Now, have any of you all ever looked up this word? You know, in a dictionary? (Laughter) Yeah, that's what I thought. How about this word? You know, I'll show it to you: Lexicography: the practice of compiling dictionaries. Notice -- we're very specific. That word "compile." The dictionary is not carved out of a piece of granite, out of a lump of rock. It's made up of lots of little bits. It's little discrete -- that's spelled D-I-S-C-R-E-T-E -- bits. And those bits are words.
Now one of the perks of being a lexicographer -- besides getting to come to TED -- is that you get to say really fun words, like lexicographical. Lexicographical has this great pattern -- it's called a double dactal. And just by saying double dactal, I've sent the geek needle all the way into the red. But "lexicographical" is the same pattern as "higgledy-piggledy." Right? It's a fun word to say, and I get to say it a lot. Now, one of the non-perks of being a lexicographer is that people don't usually have a kind of warm, fuzzy, snuggly image of the dictionary. Right? Nobody hugs their dictionaries. But what people really often think about the dictionary is, they think more like this. Just to let you know, I do not have a lexicographical whistle. But people think that my job is to let the good words make that difficult left hand turn into the dictionary, and keep the bad words out.

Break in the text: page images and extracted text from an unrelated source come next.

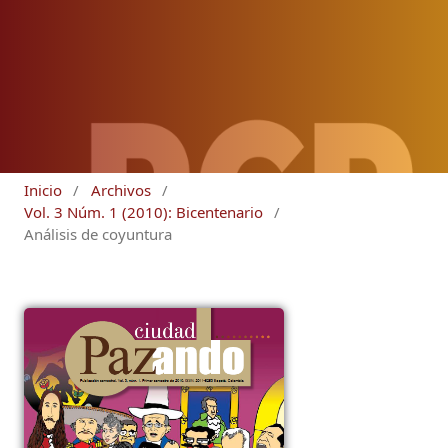
Inicio
/
Archivos
/
Vol. 3 Núm. 1 (2010): Bicentenario
/
Análisis de coyuntura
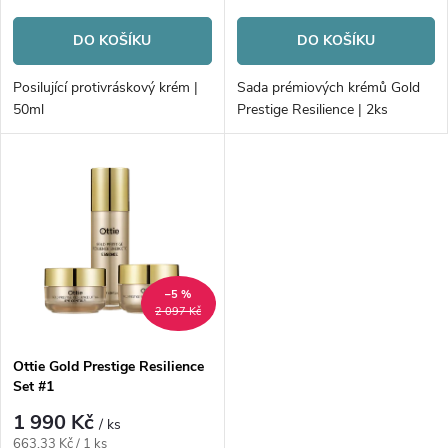
o
cena:
cena:
o
DO KOŠÍKU
DO KOŠÍKU
d
d
Posilující protivráskový krém |
Sada prémiových krémů Gold
u
50ml
Prestige Resilience | 2ks
u
k
k
t
t
ů
ů
–5 %
2 097 Kč
Ottie Gold Prestige Resilience
Set #1
1 990 Kč
/ ks
Měrná
663,33 Kč / 1 ks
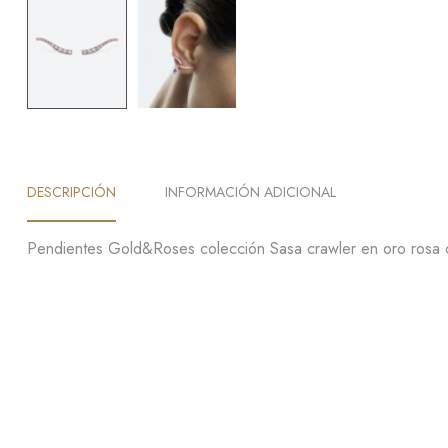
DESCRIPCIÓN
INFORMACIÓN ADICIONAL
Pendientes Gold&Roses colección Sasa crawler en oro rosa 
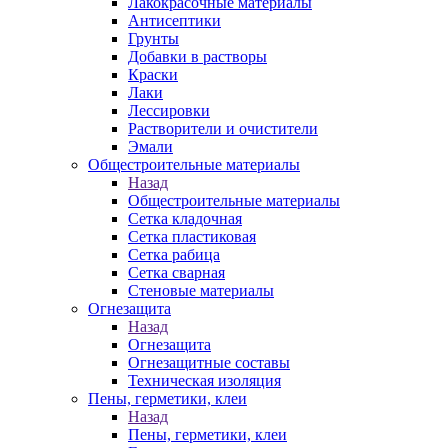
Лакокрасочные материалы
Антисептики
Грунты
Добавки в растворы
Краски
Лаки
Лессировки
Растворители и очистители
Эмали
Общестроительные материалы
Назад
Общестроительные материалы
Сетка кладочная
Сетка пластиковая
Сетка рабица
Сетка сварная
Стеновые материалы
Огнезащита
Назад
Огнезащита
Огнезащитные составы
Техническая изоляция
Пены, герметики, клеи
Назад
Пены, герметики, клеи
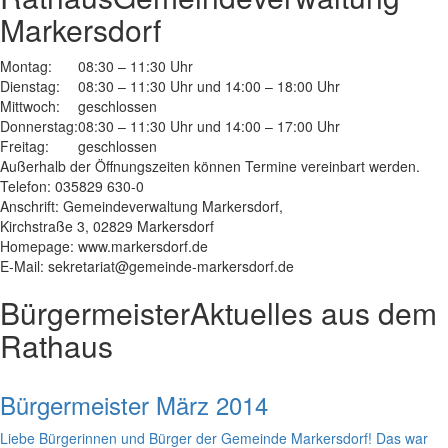
Markersdorf
Montag:
08:30 – 11:30 Uhr
Dienstag:
08:30 – 11:30 Uhr und 14:00 – 18:00 Uhr
Mittwoch:
geschlossen
Donnerstag:
08:30 – 11:30 Uhr und 14:00 – 17:00 Uhr
Freitag:
geschlossen
Außerhalb der Öffnungszeiten können Termine vereinbart werden.
Telefon: 035829 630-0
Anschrift: Gemeindeverwaltung Markersdorf,
Kirchstraße 3, 02829 Markersdorf
Homepage: www.markersdorf.de
E-Mail: sekretariat@gemeinde-markersdorf.de
Bürgermeister
Aktuelles aus dem
Rathaus
Bürgermeister März 2014
Liebe Bürgerinnen und Bürger der Gemeinde Markersdorf! Das war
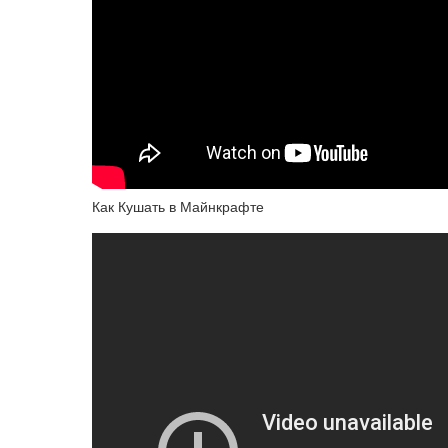
Как Кушать в Майнкрафте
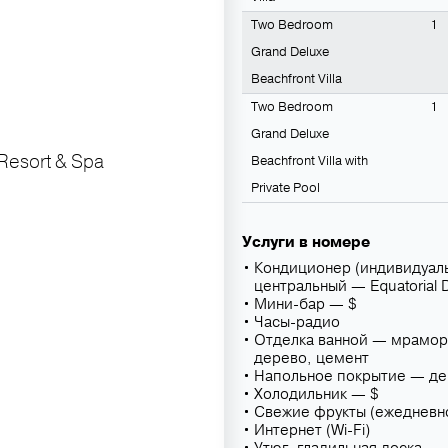
Two Bedroom
1
Grand Deluxe
Beachfront Villa
Two Bedroom
1
Grand Deluxe
Resort & Spa
Beachfront Villa with
Private Pool
Услуги в номере
Кондиционер (индивидуал
центральный — Equatorial D
Мини-бар — $
Часы-радио
Отделка ванной — мрамор,
дерево, цемент
Напольное покрытие — д
Холодильник — $
Свежие фрукты (ежедневн
Интернет (Wi-Fi)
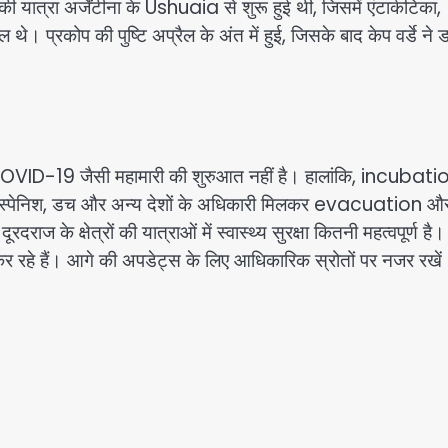
त्रा अर्जेंटीना के Ushuaia से शुरू हुई थी, जिसमें एंटार्कटिका,
 थे। प्रकोप की पुष्टि अप्रैल के अंत में हुई, जिसके बाद केप वर्डे ने 
COVID-19 जैसी महामारी की शुरुआत नहीं है। हालांकि, incubati
। स्पेनिश, डच और अन्य देशों के अधिकारी मिलकर evacuation औ
ज के क्षेत्रों की यात्राओं में स्वास्थ्य सुरक्षा कितनी महत्वपूर्ण है।
ी कर रहे हैं। आगे की अपडेट्स के लिए आधिकारिक स्रोतों पर नजर रखें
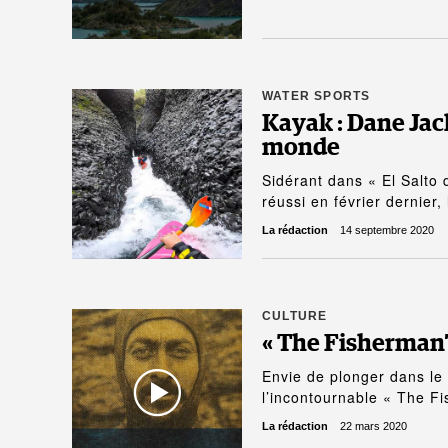
WATER SPORTS
Kayak : Dane Jack
monde
Sidérant dans « El Salto 
réussi en février dernier,
La rédaction
14 septembre 2020
CULTURE
« The Fisherman’s
Envie de plonger dans le 
l’incontournable « The 
La rédaction
22 mars 2020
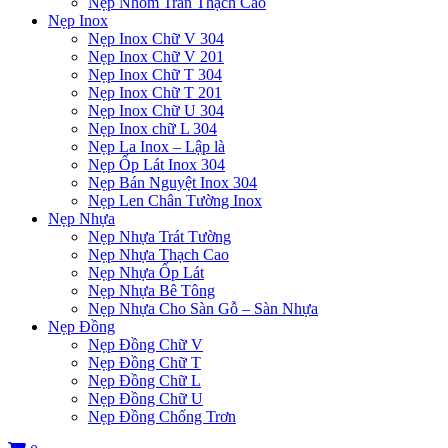
Nẹp Nhôm Trần Thạch Cao
Nẹp Inox
Nẹp Inox Chữ V 304
Nẹp Inox Chữ V 201
Nẹp Inox Chữ T 304
Nẹp Inox Chữ T 201
Nẹp Inox Chữ U 304
Nẹp Inox chữ L 304
Nẹp La Inox – Lập là
Nẹp Ốp Lát Inox 304
Nẹp Bán Nguyệt Inox 304
Nẹp Len Chân Tường Inox
Nẹp Nhựa
Nẹp Nhựa Trát Tường
Nẹp Nhựa Thạch Cao
Nẹp Nhựa Ốp Lát
Nẹp Nhựa Bê Tông
Nẹp Nhựa Cho Sàn Gỗ – Sàn Nhựa
Nẹp Đồng
Nẹp Đồng Chữ V
Nẹp Đồng Chữ T
Nẹp Đồng Chữ L
Nẹp Đồng Chữ U
Nẹp Đồng Chống Trơn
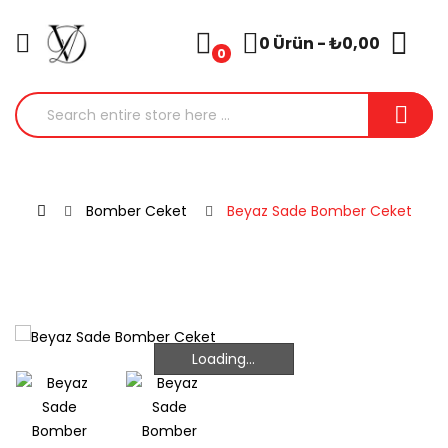
0 Ürün - ₺0,00
0
Bomber Ceket
Beyaz Sade Bomber Ceket
Loading...
Loading...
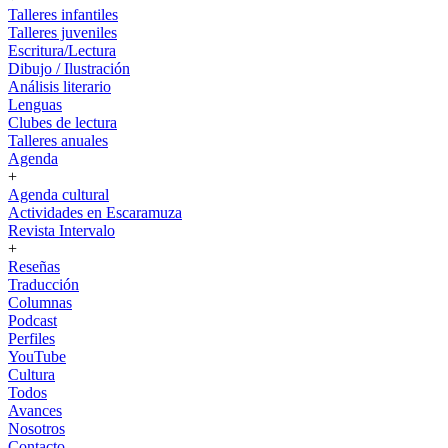
Talleres infantiles
Talleres juveniles
Escritura/Lectura
Dibujo / Ilustración
Análisis literario
Lenguas
Clubes de lectura
Talleres anuales
Agenda
+
Agenda cultural
Actividades en Escaramuza
Revista Intervalo
+
Reseñas
Traducción
Columnas
Podcast
Perfiles
YouTube
Cultura
Todos
Avances
Nosotros
Contacto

But the thing is, I don't want to be a traffic cop. For one thing, I just do not do uniforms. And for another -- deciding what words are good and what words are bad is actually not very easy. And it's not very fun, and when parts of your job are not easy or fun, you kind of look for an excuse not to do them. So if I had to think of some kind of occupation as a metaphor for my work, I would much rather be a fisherman. I wanna throw my big net into the deep blue ocean of English and see what marvelous creatures I can drag up from the bottom. But why do people want me to direct traffic, when I would much rather go fishing? Well, I blame the Queen. Why do I blame the Queen? Well, first of all, I blame the Queen cause it's funny. But secondly, I blame the Queen because dictionaries have really not changed.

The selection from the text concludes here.